Data items
+++
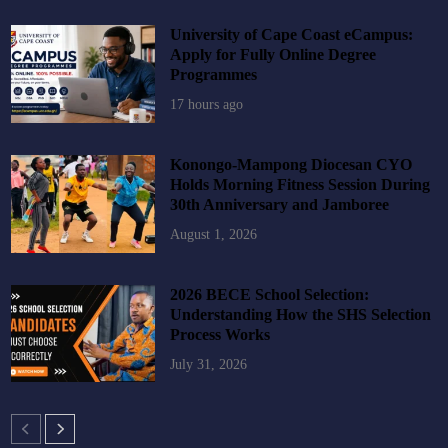
University of Cape Coast eCampus:
Apply for Fully Online Degree
Programmes
17 hours ago
Konongo-Mampong Diocesan CYO
Holds Morning Fitness Session During
30th Anniversary and Jamboree
August 1, 2026
2026 BECE School Selection:
Understanding How the SHS Selection
Process Works
July 31, 2026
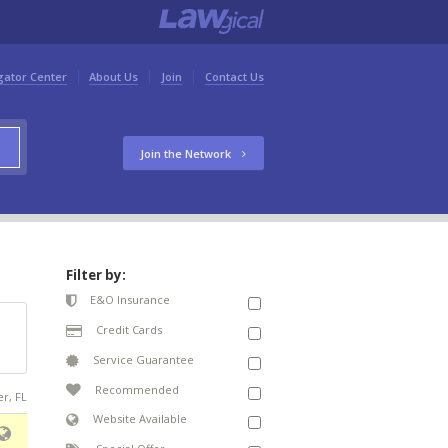
gator Center
About Us
Join
Contact Us
Join the Network
Filter by:
E&O Insurance
Credit Cards
Service Guarantee
Recommended
er, FL
Website Available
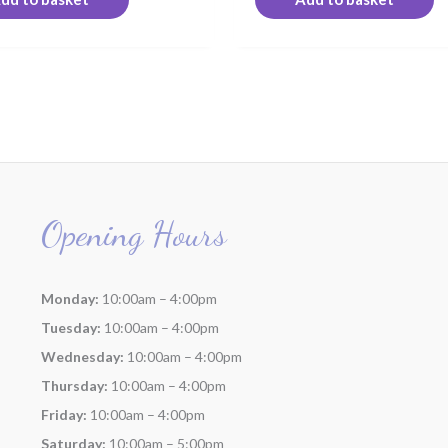
Opening Hours
Monday:
10:00am – 4:00pm
Tuesday:
10:00am – 4:00pm
Wednesday:
10:00am – 4:00pm
Thursday:
10:00am – 4:00pm
Friday:
10:00am – 4:00pm
Saturday:
10:00am – 5:00pm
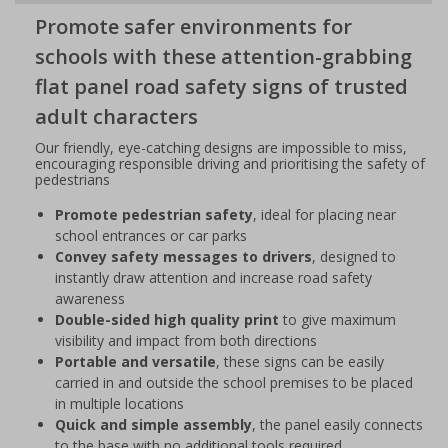
Promote safer environments for
schools with these attention-grabbing
flat panel road safety signs of trusted
adult characters
Our friendly, eye-catching designs are impossible to miss,
encouraging responsible driving and prioritising the safety of
pedestrians
Promote pedestrian safety
, ideal for placing near
school entrances or car parks
Convey safety messages to drivers
, designed to
instantly draw attention and increase road safety
awareness
Double-sided high quality print
to give maximum
visibility and impact from both directions
Portable and versatile
, these signs can be easily
carried in and outside the school premises to be placed
in multiple locations
Quick and simple assembly
, the panel easily connects
to the base with no additional tools required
+++
Exercise details:
The records are above. How many lines in them contain the word "easily"? Give the number alone.

Output below:
2